Stored data entries:

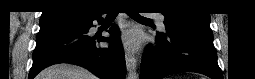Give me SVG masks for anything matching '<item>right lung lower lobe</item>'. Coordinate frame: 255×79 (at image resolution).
<instances>
[{
	"label": "right lung lower lobe",
	"mask_w": 255,
	"mask_h": 79,
	"mask_svg": "<svg viewBox=\"0 0 255 79\" xmlns=\"http://www.w3.org/2000/svg\"><path fill=\"white\" fill-rule=\"evenodd\" d=\"M94 20L102 21L98 15L81 20L74 26L39 31L28 78L33 79L50 65L70 63L85 67L102 79H124L125 57L118 38V28L112 27L109 30L112 42L108 48H101L98 42L107 41V38L87 35Z\"/></svg>",
	"instance_id": "obj_1"
}]
</instances>
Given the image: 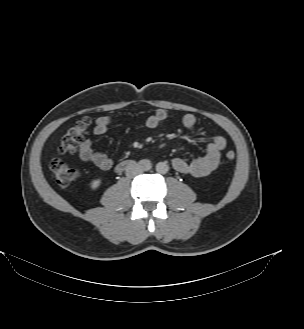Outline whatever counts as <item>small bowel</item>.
Listing matches in <instances>:
<instances>
[{
	"instance_id": "small-bowel-1",
	"label": "small bowel",
	"mask_w": 304,
	"mask_h": 329,
	"mask_svg": "<svg viewBox=\"0 0 304 329\" xmlns=\"http://www.w3.org/2000/svg\"><path fill=\"white\" fill-rule=\"evenodd\" d=\"M167 118V112L163 109H158L147 118L144 127L151 130L157 129L165 123ZM111 123L112 118L110 116H100L96 120L94 134L97 136L106 134ZM182 124L187 130L194 133L197 127V119L195 115L188 113L182 117ZM226 144L227 141L225 137L221 135L214 136L211 142L207 144L203 157L192 161L174 158L172 160V166L175 171L194 178L207 176L218 167L221 151L225 148ZM79 156L83 161L91 163L102 170H108L113 165V161L109 155L94 150L91 140H84L81 142L79 146Z\"/></svg>"
}]
</instances>
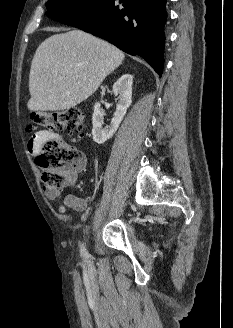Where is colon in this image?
Listing matches in <instances>:
<instances>
[{"instance_id":"obj_1","label":"colon","mask_w":233,"mask_h":328,"mask_svg":"<svg viewBox=\"0 0 233 328\" xmlns=\"http://www.w3.org/2000/svg\"><path fill=\"white\" fill-rule=\"evenodd\" d=\"M30 118L35 126L45 127L50 131L68 130L82 135L86 113L75 107L63 111L33 112ZM35 160L42 170L44 185L48 188H60L74 178L83 163V155L77 148L52 138L42 144Z\"/></svg>"}]
</instances>
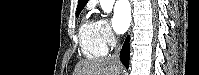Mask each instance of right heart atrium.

TASK:
Counting the line with "Where is colon in this image?" and the last line of the data above, transcribe those two lines and every line between them exactly, without the pictures.

RESPONSE AREA:
Where is colon in this image?
Listing matches in <instances>:
<instances>
[{"instance_id":"obj_1","label":"colon","mask_w":233,"mask_h":328,"mask_svg":"<svg viewBox=\"0 0 233 328\" xmlns=\"http://www.w3.org/2000/svg\"><path fill=\"white\" fill-rule=\"evenodd\" d=\"M30 118L35 126L45 127L50 131L68 130L82 135L86 113L75 107L63 111L33 112ZM35 160L42 170L44 185L48 188H60L74 178L83 163V155L77 148L52 138L42 144Z\"/></svg>"}]
</instances>
Mask each instance of right heart atrium.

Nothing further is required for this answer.